SURYA.CO.ID, SURABAYA – Keputusan Persebaya Surabaya memperpanjang kontrak Francisco Rivera hingga tiga musim ke depan mendapat sambutan positif dari pelatih Bernardo Tavares.
Pelatih asal Portugal itu menilai Rivera merupakan salah satu pemain terpenting dalam skuad Bajul Ijo dan layak mendapatkan kepercayaan jangka panjang.
Perpanjangan kontrak tersebut menjadikan Rivera sebagai pemain asing pertama yang mendapatkan ikatan kerja berdurasi panjang di Persebaya. Keputusan itu tidak lepas dari kontribusi besar gelandang asal Meksiko tersebut sejak bergabung pada musim 2024/2025.
Sepanjang musim 2025/2026, Francisco Rivera tampil sebagai salah satu motor permainan Persebaya. Gelandang berusia 31 tahun itu tidak hanya berperan sebagai pengatur serangan, tetapi juga produktif dalam mencetak gol dan menciptakan peluang.
Dari 30 pertandingan yang dijalani musim ini, Rivera membukukan 13 gol dan 10 assist. Catatan double-double tersebut mengantarkannya masuk dalam jajaran Best XI Super League 2025/2026.
Bernardo Tavares menilai konsistensi penampilan Rivera menjadi alasan utama manajemen mempertahankannya untuk jangka panjang.
"Rivera adalah pemain spesial bagi Persebaya.

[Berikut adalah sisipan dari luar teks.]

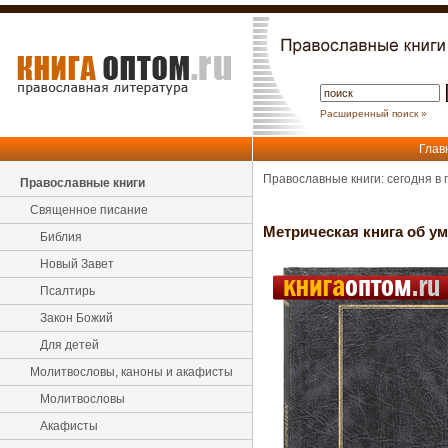
Расширенный поиск »
Глав
Православные книги: сегодня в
Православные книги
Священное писание
Метрическая книга об у
Библия
Новый Завет
Псалтирь
Закон Божий
Для детей
Молитвословы, каноны и акафисты
Молитвословы
Акафисты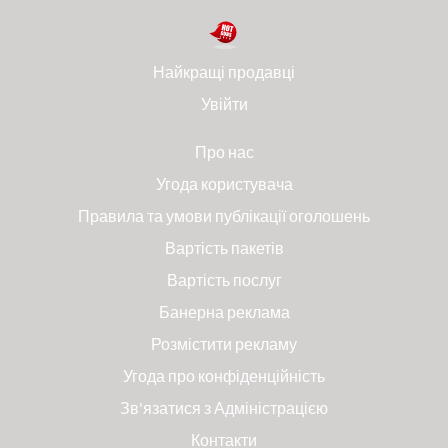
Найкращі продавці
Увійти
Про нас
Угода користувача
Правила та умови публікації оголошень
Вартість пакетів
Вартість послуг
Банерна реклама
Розмістити рекламу
Угода про конфіденційність
Зв'язатися з Адміністрацією
Контакти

Sejak Januari performanya sangat konsisten, baik lewat gol maupun assist yang dia ciptakan untuk tim,” kata Bernardo Tavares.

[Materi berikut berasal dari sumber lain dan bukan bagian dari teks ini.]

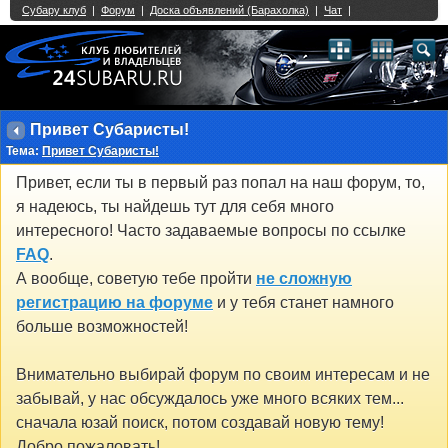
Single Sign On provided by
vBSSO
1
2
3
4
5
6
7
8
9
10
11
12
13
14
15
16
17
18
19
20
21
22
23
24
25
26
27
28
29
30
31
32
33
34
35
36
37
38
39
40
41
42
43
Привет Субаристы!
Тема:
Привет Субаристы!
Привет, если ты в первый раз попал на наш форум, то,
я надеюсь, ты найдешь тут для себя много
интересного! Часто задаваемые вопросы по ссылке
FAQ
.
А вообще, советую тебе пройти
не сложную
регистрацию на форуме
и у тебя станет намного
больше возможностей!
Внимательно выбирай форум по своим интересам и не
забывай, у нас обсуждалось уже много всяких тем...
сначала юзай поиск, потом создавай новую тему!
Добро пожаловать!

Menurut Tavares, pemain dengan kualitas teknis dan karakter seperti Rivera memiliki nilai penting bagi tim, baik di dalam maupun di luar lapangan.
Terlebih, Persebaya tengah menyusun fondasi kuat untuk mengejar prestasi terbaik dalam beberapa musim ke depan, termasuk menyambut momen bersejarah ulang tahun ke-100 klub pada 2027.
“Karena itu, kami senang bisa mempertahankannya di Persebaya. Pemain dengan kualitas dan karakter seperti Rivera memang penting untuk dipertahankan,” terang pelatih berusia 36 tahun tersebut.
Baca juga: Persebaya Resmi Ikat Francisco Rivera dengan Kontrak Jangka Panjang
Meski memberikan banyak apresiasi, Tavares menilai masih ada aspek yang perlu diperbaiki Rivera agar performanya semakin sempurna pada musim depan.
Ia menyoroti dua kartu merah yang diterima Rivera musim ini saat menghadapi Persib Bandung pada 12 September 2025 dan Persik Kediri pada 7 November 2025.
Menurutnya, pengendalian emosi menjadi salah satu catatan penting yang harus diperbaiki pemain kelahiran 23 September 1994 itu.
“Catatan dua kartu merah musim ini harus diperbaiki. Tetapi di luar itu, Rivera menunjukkan kualitas sebagai pemimpin, baik di pertandingan maupun saat latihan,” terang Tavares.
Di luar catatan tersebut, pelatih asal Portugal itu melihat Rivera sebagai figur yang memiliki pengaruh positif di ruang ganti tim. Profesionalisme dan etos kerjanya dinilai mampu menjadi contoh bagi pemain lain.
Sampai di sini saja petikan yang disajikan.